[Saved entries]

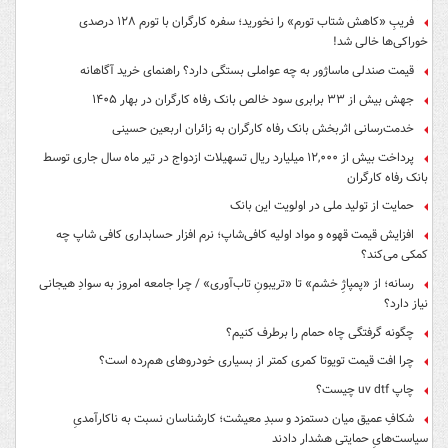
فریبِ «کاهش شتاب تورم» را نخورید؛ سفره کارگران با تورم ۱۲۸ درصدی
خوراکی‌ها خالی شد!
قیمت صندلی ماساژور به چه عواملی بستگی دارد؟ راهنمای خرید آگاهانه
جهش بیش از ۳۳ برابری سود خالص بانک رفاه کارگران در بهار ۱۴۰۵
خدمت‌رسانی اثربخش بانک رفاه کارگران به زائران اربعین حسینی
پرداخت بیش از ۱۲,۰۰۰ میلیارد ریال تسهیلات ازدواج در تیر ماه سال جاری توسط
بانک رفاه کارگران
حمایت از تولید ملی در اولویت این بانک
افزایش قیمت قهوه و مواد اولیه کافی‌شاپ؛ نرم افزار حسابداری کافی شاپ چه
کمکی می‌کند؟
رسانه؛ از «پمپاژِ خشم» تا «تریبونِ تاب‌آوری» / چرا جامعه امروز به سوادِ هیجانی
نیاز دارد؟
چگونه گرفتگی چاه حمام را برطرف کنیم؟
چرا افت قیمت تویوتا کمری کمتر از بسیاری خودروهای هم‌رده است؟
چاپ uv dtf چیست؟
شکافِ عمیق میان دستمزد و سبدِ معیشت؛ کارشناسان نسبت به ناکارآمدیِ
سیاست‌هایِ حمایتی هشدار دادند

...

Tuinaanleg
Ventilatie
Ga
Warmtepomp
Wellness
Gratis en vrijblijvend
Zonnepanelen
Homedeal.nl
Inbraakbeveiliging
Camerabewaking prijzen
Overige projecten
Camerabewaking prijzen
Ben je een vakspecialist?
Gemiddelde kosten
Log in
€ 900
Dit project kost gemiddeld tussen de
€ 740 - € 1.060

...

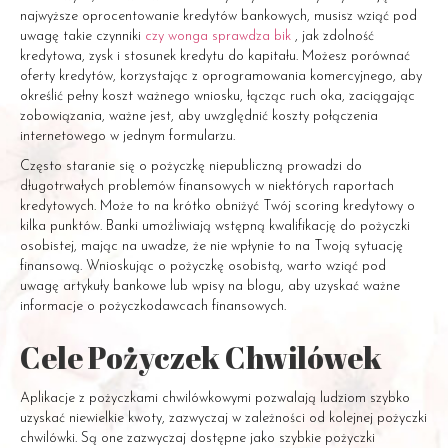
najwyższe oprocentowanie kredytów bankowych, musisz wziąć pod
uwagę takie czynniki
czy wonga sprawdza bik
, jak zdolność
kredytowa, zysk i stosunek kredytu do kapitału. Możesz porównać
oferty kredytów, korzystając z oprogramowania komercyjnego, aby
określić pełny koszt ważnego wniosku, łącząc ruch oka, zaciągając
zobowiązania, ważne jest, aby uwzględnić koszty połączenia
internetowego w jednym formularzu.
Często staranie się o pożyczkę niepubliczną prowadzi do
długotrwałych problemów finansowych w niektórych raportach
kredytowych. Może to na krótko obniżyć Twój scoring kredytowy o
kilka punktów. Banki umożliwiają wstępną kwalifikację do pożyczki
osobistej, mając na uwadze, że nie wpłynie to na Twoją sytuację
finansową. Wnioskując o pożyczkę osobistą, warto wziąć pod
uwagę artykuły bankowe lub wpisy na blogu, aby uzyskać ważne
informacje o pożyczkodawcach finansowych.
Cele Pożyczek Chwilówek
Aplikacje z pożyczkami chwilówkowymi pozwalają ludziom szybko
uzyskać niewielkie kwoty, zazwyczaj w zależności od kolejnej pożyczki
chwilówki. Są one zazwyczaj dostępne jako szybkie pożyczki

PROBLEM: Look through the data above. Each line containing the word "کارگران" needs to be copied.

TASK SOLUTION:
فریبِ «کاهش شتاب تورم» را نخورید؛ سفره کارگران با تورم ۱۲۸ درصدی
جهش بیش از ۳۳ برابری سود خالص بانک رفاه کارگران در بهار ۱۴۰۵
خدمت‌رسانی اثربخش بانک رفاه کارگران به زائران اربعین حسینی
بانک رفاه کارگران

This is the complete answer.